I do. It seriously feels like a disability often. You have so much that you have to worry about like making sure you don’t get raped. Every time I go out somewhere, I’m always told not to be out too late since it’s “especially dangerous for girls.” I hate that. That makes me try to dress as much like a boy as I can, so maybe I’ll be mistaken for one. I think about cutting my hair short and not shaving, but then I’ll be labeled as a “butch lesbian” since I am gay. It’s not fair. Aside from the obvious things like getting your period, I hate feeling like the world has less faith in women, like it’s believed they can’t get as much done just because of their gender.
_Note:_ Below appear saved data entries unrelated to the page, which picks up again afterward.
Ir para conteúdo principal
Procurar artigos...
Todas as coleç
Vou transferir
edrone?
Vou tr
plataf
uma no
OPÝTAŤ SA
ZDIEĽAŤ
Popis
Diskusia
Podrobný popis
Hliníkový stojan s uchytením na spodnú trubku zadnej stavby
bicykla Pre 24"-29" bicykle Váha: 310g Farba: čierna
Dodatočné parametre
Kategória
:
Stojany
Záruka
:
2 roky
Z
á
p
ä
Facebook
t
I don’t want to spend my entire life making sure I don’t get attacked by some dumbass that hates women or having to deal with possible discrimination. Whenever someone jokes that women are bad drivers or they suck at working with mechanics, I just want to hit them. Fine, maybe I just can’t take those types of jokes but I can’t help it. Â It’s so frustrating. Just because I’m a girl doesn’t mean I love to shop, wear makeup, wear revealing outfits, or carry a huge purse wherever I go. I try to find shorts or jeans with deep pockets or take just a tiny bag with me. Guys, I hate this. I literally just want to die every time I’m reminded of what boundaries are set for me because of my gender. 🙁
Sorry for posting yet another rant, but I’ve been feeling this way for a while now. I truly despise being a kid, under 18 to be more specific. Everyone tries to tell me that it’s “the best time of your life” to be this age since you don’t have any really big responsibilities, but I think those people must have pretty bad lives if they think that way. I guess I should just list off everything I specifically hate:
1. Under constant responsibility of an adult – If you’re not with your parents, then the staff at school,or the parents of a friend, or a therapist is responsible for whatever happens to you. I want to be able to take care of myself. Because of this, you have to always let someone know where you’re going and they have final say on most things. If you drive, you have curfew. You can’t go to any movie by yourself because you’re not old enough (I know you can at 17, but you get the idea). You can’t go wherever you want whenever you want because you just CAN’T. Where’s the fun in that?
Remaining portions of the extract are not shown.